A set of python scripts to process intermediate or final result files of kaldi forced alignment.
- Scripts:
- Some scripts named with a "create" prefix for kaldi data prepare, such as create_wav_scp.py, create_text.py.
- Some scripts for post processing merged alignment files, such as trans_phone_ID_2_name.py.
- Some python scripts named with a "slice" prefix for slice final alignment file into separated sentence files.
- Directories:
- resources: a directory to store some input files for ForcedAlignment program.
- results: a directory to store some output files from ForcedAlignment program.
- labs: a directory to store the seperated sentence alignment files sliced from merged alignment file.
Firstly, you need to download and install Kaldi successfully.Please checkout from kaldi repository on github, and fellow the guide of README.md in the repository.
reference: kaldi-asr
Secondly, you need to prepare an environment for kaldi forced alignment, and start alignment process.
reference( just use first 5 steps shown at this page): kaldi-forcedalignment
Create some directories to house your training data and models.
reference: Prepare directories
The files in data/train contain information regarding the specifics of the audio files, transcripts, and speakers. Specifically, it will contain the following files:
- text: The text file is essentially the utterance-by-utterance transcript of the corpus. You could create this file by run create_text.py.
- segments: The segments file contains the start and end time for each utterance in an audio file. You could create this file by run create_segments.py.

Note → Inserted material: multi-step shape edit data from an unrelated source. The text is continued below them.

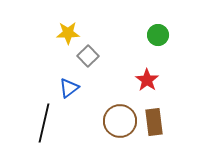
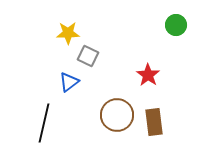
green circle: moved 18 px right, 10 px up
gray square: rotated 20 degrees counterclockwise
red star: moved 1 px right, 5 px up
blue triangle: moved 6 px up
brown circle: moved 3 px left, 6 px up
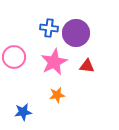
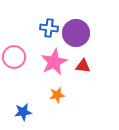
red triangle: moved 4 px left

- wav.scp: The wav.scp file contains the location for each of the audio files.You could create this file by run create_wav_scp.py.
- utt2spk: The utt2spk file contains the mapping of each utterance to its corresponding speaker. You could create this file by run create_utt2spk.py.
- spk2utt: The spk2utt is a file that contains the speaker to utterance mapping.
reference: Create files for data/train
data/local/lang is the directory that contains language data specific to the your own corpus. For example, the lexicon only contains words and their pronunciations that are present in the corpus. This directory will contain the following:
- lexicon.txt: In resource/ directory.
- nonsilence_phones.txt: As the name indicates, this file contains a list of all the phones that are not silence.
- optional_silence.txt: This file will simply contain a 'SIL' model.
- silence_phones.txt: This file will contain a 'SIL' (silence) and 'oov' (out of vocabulary) model.
- extra_questions.txt(optional): A Kaldi script will generate a basic extra_questions.txt file for you, but in data/lang/phones. This file "asks questions" about a phone's contextual information by dividing the phones into two different sets.
reference: Create files for data/local/lang
Now that we have all the files in data/local/lang, we need to generate all of the files in data/lang.
reference: Create files for data/lang
Use vim to edit cmd.sh file
reference: Set the parallelization wrapper
mfcc.conf contains the parameters for MFCC feature extraction. Use vim to edit it.
reference: Create mfcc.conf file in conf folder
Now we need to extract the MFCC acoustic features and compute the cepstral mean and variance normalization (CMVN) stats. This step may take you about 8 minutes(it depends on the sacle of your wave data).
Notes: The --nj option is for the number of jobs to be sent out, it's suggested been set equal to the number of speakers.
reference: Extract MFCC features
Train & align monophone.
reference: Monophone training and alignment
TODO
reference: Triphone training and alignment
CTM stands for time-marked conversation file and contains a time-aligned phoneme transcription of the utterances. You could obtain this file as fellows.
reference the 4th step shown at this page: kaldi-forcedalignment
reference the 5th step shown at this page: kaldi-forcedalignment
Before visualize the alignment result, there are still some post processes to do.
Use trans_phone_ID_2_name.py to replace phone ID with phone name in the merged_alignment.txt. Before this process, you need to move merged_alignment.txt & phones.txt which produced by previous step to proper path corresponding to trans_phone_ID_2_name.py.The output file will be named with final_align.txt.
Use slice_merged_ali_2_labs.py to slice final_align.txt produced by previous step into sentence file.
You can check the alignment results using wavesurfer.
In case of alignment format difference between different TTS Systems, a script should be applied to transform the format.
Use trans_ali_format.py to do this step. It depends on alignment format of your system, so this step is optinal.